* _Directions for this task_
Find the lines below that contain the word "nutrients" and count them. Only the number should be given.

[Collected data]
# # #

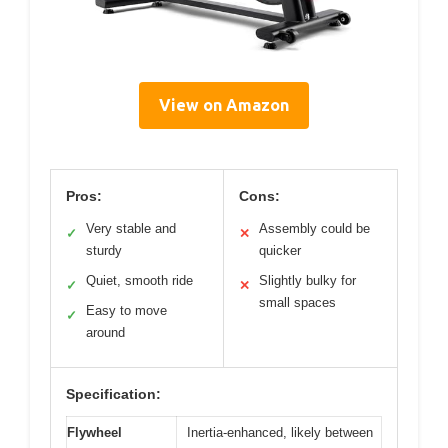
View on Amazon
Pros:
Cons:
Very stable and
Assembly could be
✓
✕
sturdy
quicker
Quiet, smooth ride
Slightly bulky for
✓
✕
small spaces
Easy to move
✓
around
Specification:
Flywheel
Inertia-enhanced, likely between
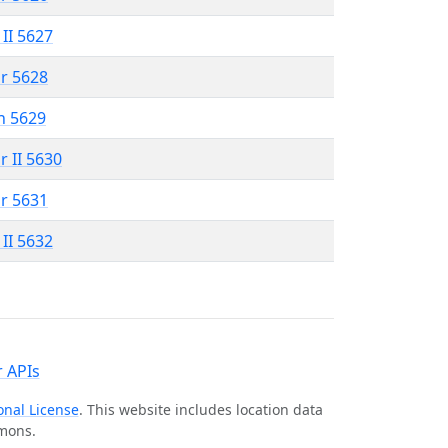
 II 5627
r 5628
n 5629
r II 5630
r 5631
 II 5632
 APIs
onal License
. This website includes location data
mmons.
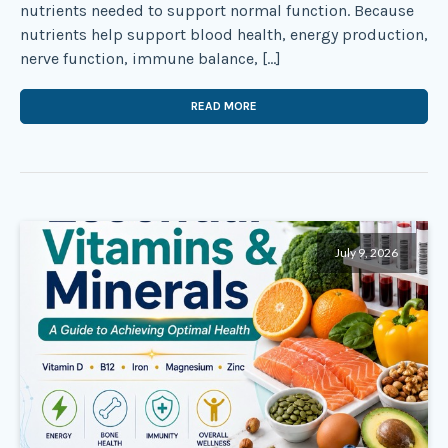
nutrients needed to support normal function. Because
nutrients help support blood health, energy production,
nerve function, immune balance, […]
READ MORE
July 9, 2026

# # #

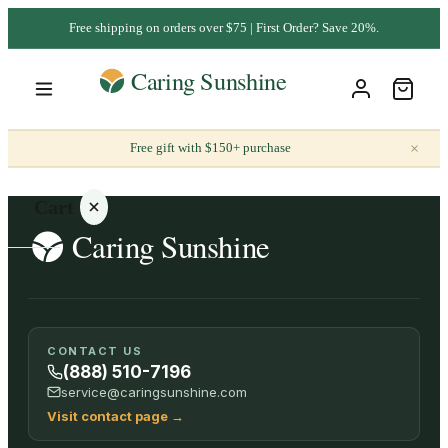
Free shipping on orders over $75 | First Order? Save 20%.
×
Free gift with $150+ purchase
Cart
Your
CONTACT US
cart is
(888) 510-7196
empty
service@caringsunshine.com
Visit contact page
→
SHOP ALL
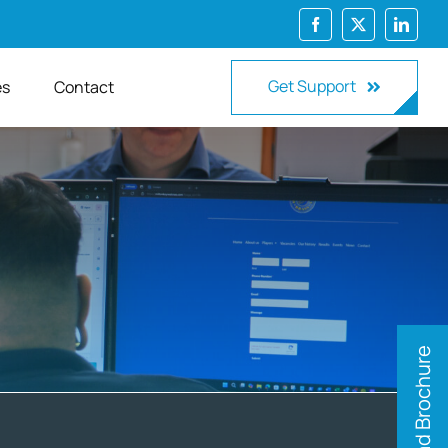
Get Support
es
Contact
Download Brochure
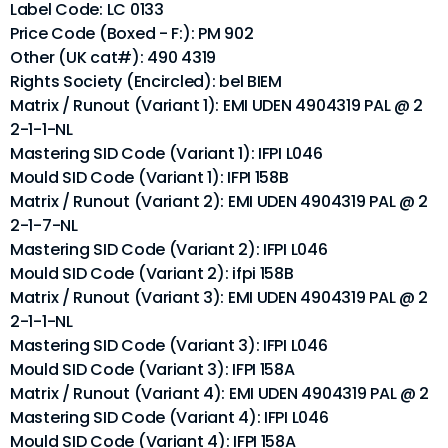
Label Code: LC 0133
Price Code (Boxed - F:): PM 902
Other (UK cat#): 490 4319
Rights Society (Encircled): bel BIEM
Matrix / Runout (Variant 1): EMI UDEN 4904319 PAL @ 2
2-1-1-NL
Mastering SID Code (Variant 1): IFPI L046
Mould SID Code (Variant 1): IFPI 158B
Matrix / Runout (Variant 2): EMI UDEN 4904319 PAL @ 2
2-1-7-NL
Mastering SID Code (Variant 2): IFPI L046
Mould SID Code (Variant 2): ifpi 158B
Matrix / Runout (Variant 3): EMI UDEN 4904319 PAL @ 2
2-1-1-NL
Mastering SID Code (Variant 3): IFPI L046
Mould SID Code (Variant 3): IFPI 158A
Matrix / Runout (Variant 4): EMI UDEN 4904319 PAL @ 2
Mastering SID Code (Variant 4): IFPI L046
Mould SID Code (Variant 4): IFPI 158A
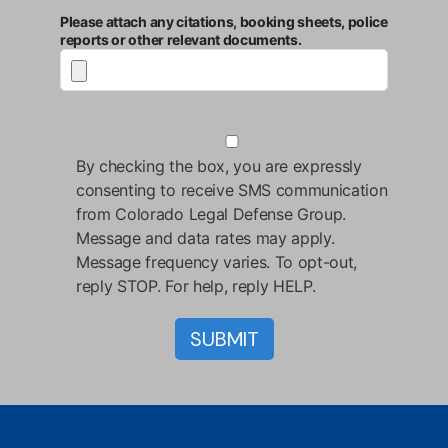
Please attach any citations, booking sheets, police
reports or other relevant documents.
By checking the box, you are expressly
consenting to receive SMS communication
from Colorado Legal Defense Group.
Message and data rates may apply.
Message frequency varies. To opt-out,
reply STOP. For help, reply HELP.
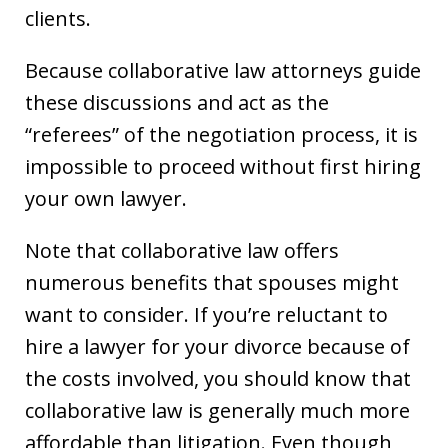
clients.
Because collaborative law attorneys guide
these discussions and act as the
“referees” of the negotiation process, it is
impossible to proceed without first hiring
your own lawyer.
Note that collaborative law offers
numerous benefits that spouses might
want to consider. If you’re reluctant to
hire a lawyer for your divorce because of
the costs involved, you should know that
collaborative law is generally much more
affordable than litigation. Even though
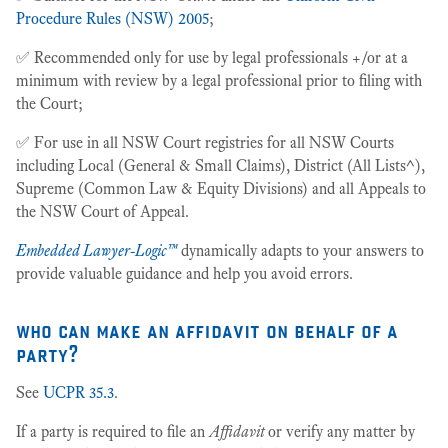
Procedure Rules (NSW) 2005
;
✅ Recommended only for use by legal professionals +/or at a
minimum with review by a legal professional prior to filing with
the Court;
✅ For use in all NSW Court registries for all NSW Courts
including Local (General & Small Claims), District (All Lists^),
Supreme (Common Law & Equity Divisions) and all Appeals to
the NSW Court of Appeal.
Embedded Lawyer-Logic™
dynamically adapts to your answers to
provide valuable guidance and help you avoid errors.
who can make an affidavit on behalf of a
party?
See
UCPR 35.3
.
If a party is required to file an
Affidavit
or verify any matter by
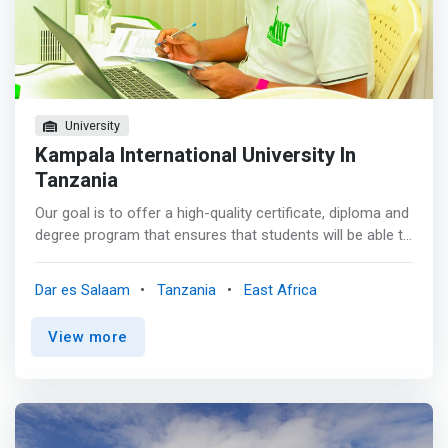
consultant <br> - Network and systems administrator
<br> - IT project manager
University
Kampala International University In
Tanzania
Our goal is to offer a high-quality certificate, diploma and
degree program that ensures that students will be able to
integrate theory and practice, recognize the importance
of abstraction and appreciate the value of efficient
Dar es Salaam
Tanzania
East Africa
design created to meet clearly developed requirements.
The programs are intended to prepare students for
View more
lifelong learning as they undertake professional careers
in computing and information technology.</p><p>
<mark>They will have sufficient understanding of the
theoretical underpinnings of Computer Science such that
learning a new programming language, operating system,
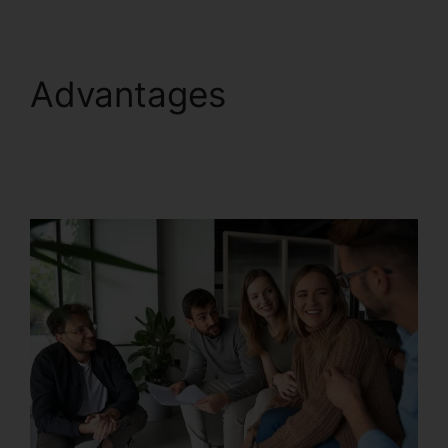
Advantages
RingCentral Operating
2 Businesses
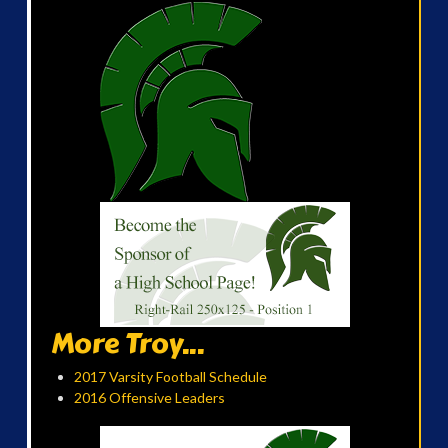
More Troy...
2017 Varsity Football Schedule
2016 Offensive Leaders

# # #

* _Answer section_
2